Alain Deniau prolonge les conceptions freudiennes sur la religion, à ceci peu près qu’elles restent insuffisantes pour penser le religieux. Réduire le religieux à un délire, méconnaît la fonction politique de la religion mais aussi celle de résistance à l’oppression, de consolation face à l’anéantissement. La question serait plutôt de savoir pourquoi les hommes exilent au ciel ce qu’ils ne réalisent pas sur terre ? Le problème de la castration est ici central, mais insuffisant pour déloger la croyance qui trouve toujours de nouveaux sites pour se fixer, le scientisme en est un exemple criant comme le souligne l’auteur. Mais une autre question s’impose : que devient une croyance lorsqu’elle perd son efficacité symbolique, quand elle ne fait plus lien social, quand elle se trouve destituée ? Pourquoi ne croit-on plus ? L’auteur n’en dit rien. S’agit –il de la même expérience, mais à l’envers que la conversion ? Renan est éclairant sur ce point, sur la manière dont le savoir destitue la croyance, tout comme la croyance ne s’est maintenue que parce qu’elle destituait le savoir de la prétention à la remplacer.
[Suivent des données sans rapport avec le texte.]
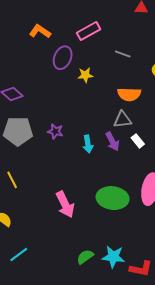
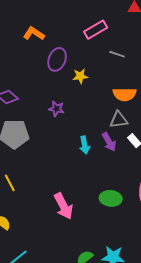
pink rectangle: (89, 31) -> (96, 30), moved
purple star: (55, 131) -> (56, 109), moved
green ellipse: (113, 198) -> (111, 198), size x0.7

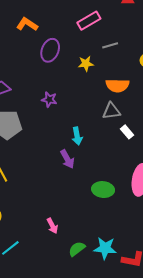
gray line: (117, 54) -> (110, 45), turned -35
yellow star: (80, 76) -> (86, 64), moved
purple arrow: (109, 142) -> (67, 159), moved
pink arrow: (63, 206) -> (52, 226), moved, size x0.6

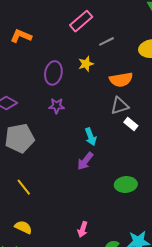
purple ellipse: (50, 50) -> (53, 73), moved
white rectangle: (127, 132) -> (131, 124), moved
purple arrow: (67, 159) -> (85, 161), turned 78
pink arrow: (52, 226) -> (83, 229), turned 56

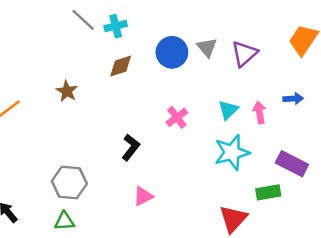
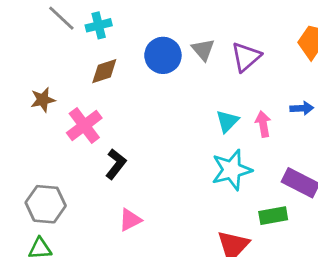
brown star: (67, 91) -> (43, 100), turned 30
pink cross: (177, 117) -> (84, 125), moved, size x1.4

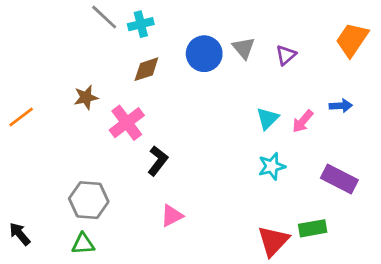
purple triangle: (246, 57) -> (286, 55), size x0.7
pink arrow: (263, 124) -> (303, 121), turned -130
cyan star: (232, 170) -> (272, 166), size x0.7
green rectangle: (273, 216) -> (313, 228), moved

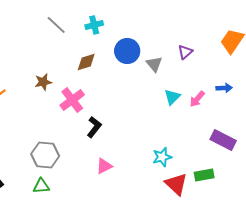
cyan cross: (141, 24) -> (94, 25), moved
gray triangle: (244, 48) -> (154, 64), moved
cyan star: (272, 166) -> (162, 157), moved
red triangle: (273, 241) -> (176, 184), turned -30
La question de la paranoïa et de la perversion, pour reprendre les préoccupations d’Alain Deniau, en est l’illustration. La certitude paranoïaque transforme toute la croyance en savoir et celui-ci en certitude. Il ne s’agit pas seulement d’une conviction mais d’une construction. Le paranoïaque privé d’objet phallique est livré au délire et à la folie par la certitude de savoir. Or une communauté n’existe que par le partage de croyances communes, plus exactement, sur la reconnaissance d’un manque, autour duquel elle s’organise. Le paranoïaque le conteste du fait de sa folle certitude. Son savoir ne saurait être entamé par une division subjective. C’est la confrontation avec cette division du savoir et de la croyance que le pervers refuse. La perte du phallus est impossible pour lui, plus encore il en est le conservateur, le gardien. Rien ne saurait l’éloigner de la croyance ferme qui le constitue. Il ne fonde sa réalité qu’en accolant savoir et croyance, en solidarisant les deux termes dans une formule devenue canonique : « je sais bien mais quand même. » Le pervers pour sa part ne méconnaît pas la différence des sexes, il sait parfaitement qu’il existe deux sexes, mais ce savoir n’est pas plausible, il est improbable, illusoire parce qu’il a fait du manque l’espace d’un trompe l’œil. Il n’est rien d’attendu qui ne soit déjà en sa possession. C’est à l’abri de cette possession, à l’abri de l’angoisse de castration, qu’il garde inaltéré son narcissisme de toute entame du désir. Le fétichiste est celui qui a réussi une substitution parfaite du signifiant phallique par le fétiche. Dans la névrose la dialectique du savoir et de la croyance est remaniée en permanence. Le choix d’objet convoque comme des rappels métaphoriques du phallus, les attributs auxquels le sujet est suspendu, le regard, le sourire, le parfum. Ils s’inscrivent dans un processus substitutif continu et non définitif et figé comme l’objet fétiche. Substitution continue par ce qu’il est de la nature du désir d’en appeler à des signifiants qui manquent, à des signifiants à venir.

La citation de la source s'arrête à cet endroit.